I am not going to describe what SQLMI are and how they compare to the other SQL offering on Azure here, but if you need to know more about MI this is a great starting place https://docs.microsoft.com/en-us/azure/sql-database/sql-database-managed-instance. Yet, this is a very viable and cool option to host databases in Azure.

Also, as you are looking to test this out and If you don’t want to integrate the MI to existing vnet, you can look at this quick start template https://github.com/Azure/azure-quickstart-templates/tree/master/101-sql-managed-instance-azure-environment

 

Getting  a SQL MI ready

This said, getting the MI installed is not like any other resources or PaaS in that instance, and you will need:

  1. Configure Virtual Network where Managed Instance will be placed.
  2. Create Route table that will enable Managed Instance to communicate with Azure Management Service.
  3. Optionally create a dedicated subnet for Managed Instance (or use default one that is created when the Virtual Networks is created)
  4. Assign the Route table to the subnet.
  5. Double-check that you have not added something that might cause the problem.

 

Vnet configuration is the network container for all your stuff, this said, the MI shall not be on a subnet that has anything else. And so, creating a subnet for all of your Mis makes sense. Also, there cannot be any Service Endpoints attached to the subnet either. If you want to have only one subnet in your Virtual Network (Virtual Network blade will enable you to define first subnet called default), you need to know that Managed Instance subnet can have between 16 and 256 addresses. Therefore, use subnet masks /28 to /24 when defining your subnet IP ranges for default subnet. If you know how many instances you will have make sure that you have at least 2 addresses per instance + 5 system addresses in the default subnet.

 

The route table will allow the MI to talk to the Azure Management Service. This is required because Managed Instance is placed in your private Virtual Network, and if it cannot communicate with Azure service that manages it will become inaccessible. add new resource “Route table”, and once it is created for to Routes blade and add a route “0.0.0.0/0 Next Hop Internet route”. This route will enable Managed Instances that are placed in your Virtual Network to communicate to Azure Management Service that manages the instance. Without this, the Managed Instance cannot be deployed.

 

Rules for the subnet

  • You have a Managed Instance Route table assigned to the subnet
  • There should be no Networks Security Groups in your subnet.
  • There should be no service-endpoint in your subnet.
  • There are no other resources in subnet.

 

Altogether:

  • Virtual Network should have Service Endpoints disabled
  • Subnet must have between 16 and 256 IP addresses (masks from /28 to /24)
  • There should be no other resources in your Managed Instance subnet.
  • Subnet must have a route with 0.0.0.0/0 Next hop internet
  • Subnet must not have any Network Security Group
  • Subnet must not have any service endpoint

 

More on configuring your SQLMI on MSDN (or whatever the new name is:) ) https://blogs.msdn.microsoft.com/sqlserverstorageengine/2018/03/14/how-to-configure-network-for-azure-sql-managed-instance/

 

Access and restores

And then what you ask? You need to connect and play for the database stuff?

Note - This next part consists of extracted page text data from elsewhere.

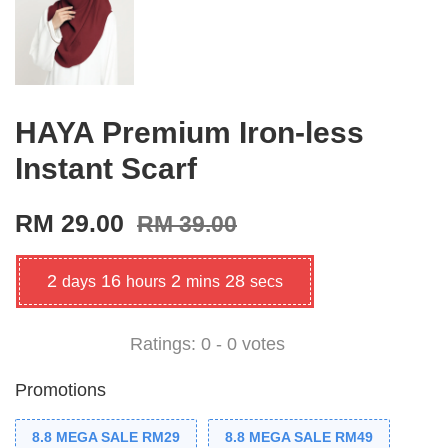
HAYA Premium Iron-less
Instant Scarf
RM 29.00
RM 39.00
2
16
2
28
days
hours
mins
secs
Ratings:
0
-
0
votes
Promotions
8.8 MEGA SALE RM29
8.8 MEGA SALE RM49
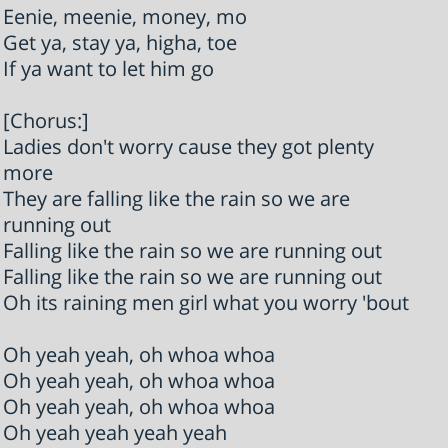
Eenie, meenie, money, mo
Get ya, stay ya, higha, toe
If ya want to let him go
[Chorus:]
Ladies don't worry cause they got plenty
more
They are falling like the rain so we are
running out
Falling like the rain so we are running out
Falling like the rain so we are running out
Oh its raining men girl what you worry 'bout
Oh yeah yeah, oh whoa whoa
Oh yeah yeah, oh whoa whoa
Oh yeah yeah, oh whoa whoa
Oh yeah yeah yeah yeah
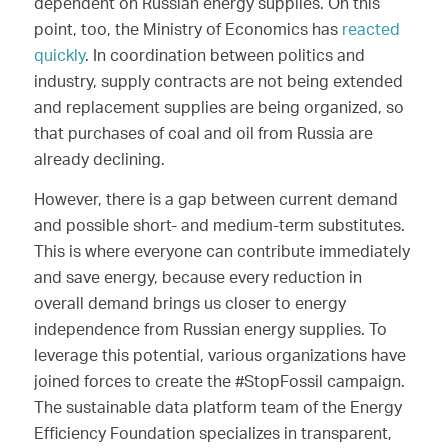
dependent on Russian energy supplies. On this
point, too, the Ministry of Economics has
reacted
quickly
. In coordination between politics and
industry, supply contracts are not being extended
and replacement supplies are being organized, so
that purchases of coal and oil from Russia are
already declining.
However, there is a gap between current demand
and possible short- and medium-term substitutes.
This is where everyone can contribute immediately
and save energy, because every reduction in
overall demand brings us closer to energy
independence from Russian energy supplies. To
leverage this potential, various organizations have
joined forces to create the #StopFossil campaign.
The sustainable data platform team of the Energy
Efficiency Foundation specializes in transparent,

SQLMI are private by default and the easy way is to connect from a VM within the same Vnet, connect using SMSS or from your app running next to the SQLMI, like the usual architecture stuff right?

But wait, there is more scenarios here! https://docs.microsoft.com/en-us/azure/sql-database/sql-database-managed-instance-connect-app

 

sqlmi1

 

Don’t be fooled by the version number here, this is not your regular v12 MSSQL (aka 2014). Those MSSQL azure flavours follow a different numbering and are actually more like a mixture between 2017 and 2019 (As of today!)

But if you thought you could restore a DB from a backup (.bak) file you can, but it will have to be from a BLOB storage container of some sort as SQLMI can only understand that device type.

Or use DMS https://docs.microsoft.com/en-us/azure/dms/tutorial-sql-server-to-managed-instance

 

Performance

Because SQLMI is managed and under SLA, all databases are fully logged with a throttling(https://blogs.msdn.microsoft.com/sqlcat/2018/07/20/storage-performance-best-practices-and-considerations-for-azure-sql-db-managed-instance-general-purpose/ ) to ensure the cluster can ship and replay the logs in a good amount of time. When doing more intensive operations such as insert millions of records this can play a role slowing this down.

 

The answer to that is: over-allocated storage! Indeed, behind the DB files are blobs with various iops capabilities and just like the managed disks, your disk iops for your DBs come with the amount of storage too. The tiers are >512; 513-1024; 1024-2048… so even if you have a small DB, you might want to go with more space on the instance and grow your DB (and log) files to the maximum right away – you pay for it after all!. More on premium disks here: https://docs.microsoft.com/en-us/azure/virtual-machines/windows/premium-storage#scalability-and-performance-targets

 

Tip! remember that the tempDB is not fully logged and lives on local SSD for the Business Critical version of SQLMI. Use this one if want untethered speed.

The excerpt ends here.